Would you repeat the whole listing exactly, pictures excluded?

::::::::

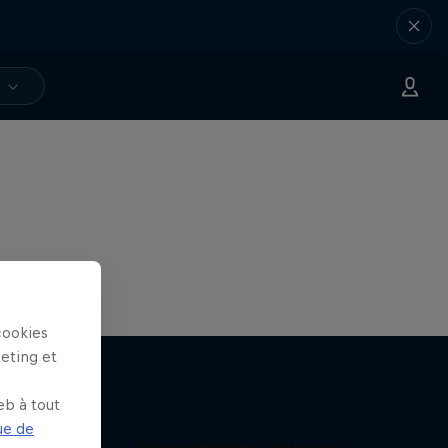
V
cookies
keting et
eb à tout
ue de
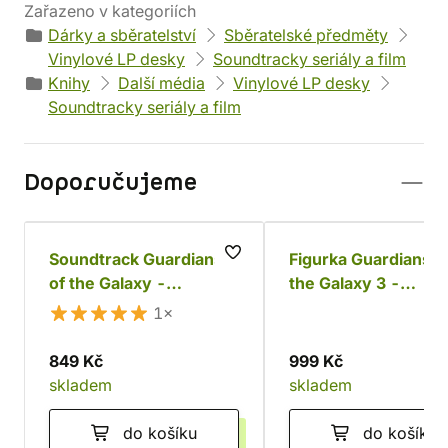
Zařazeno v kategoriích
Dárky a sběratelství
Sběratelské předměty
Vinylové LP desky
Soundtracky seriály a film
Knihy
Další média
Vinylové LP desky
Soundtracky seriály a film
Doporučujeme
Soundtrack Guardians
Figurka Guardians o
of the Galaxy -
the Galaxy 3 -
Awesome Mix Vol. 1
Blacklight Groot Ju
1×
(LP)
Funko POP!
849 Kč
999 Kč
skladem
skladem
do košíku
do košíku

::::::::

_SOLUTION FOR THIS EXERCISE:_
V
cookies
keting et
eb à tout
ue de
Zařazeno v kategoriích
Dárky a sběratelství
Sběratelské předměty
Vinylové LP desky
Soundtracky seriály a film
Knihy
Další média
Vinylové LP desky
Soundtracky seriály a film
Doporučujeme
Soundtrack Guardians
Figurka Guardians o
of the Galaxy -
the Galaxy 3 -
Awesome Mix Vol. 1
Blacklight Groot Ju
1×
(LP)
Funko POP!
849 Kč
999 Kč
skladem
skladem
do košíku
do košíku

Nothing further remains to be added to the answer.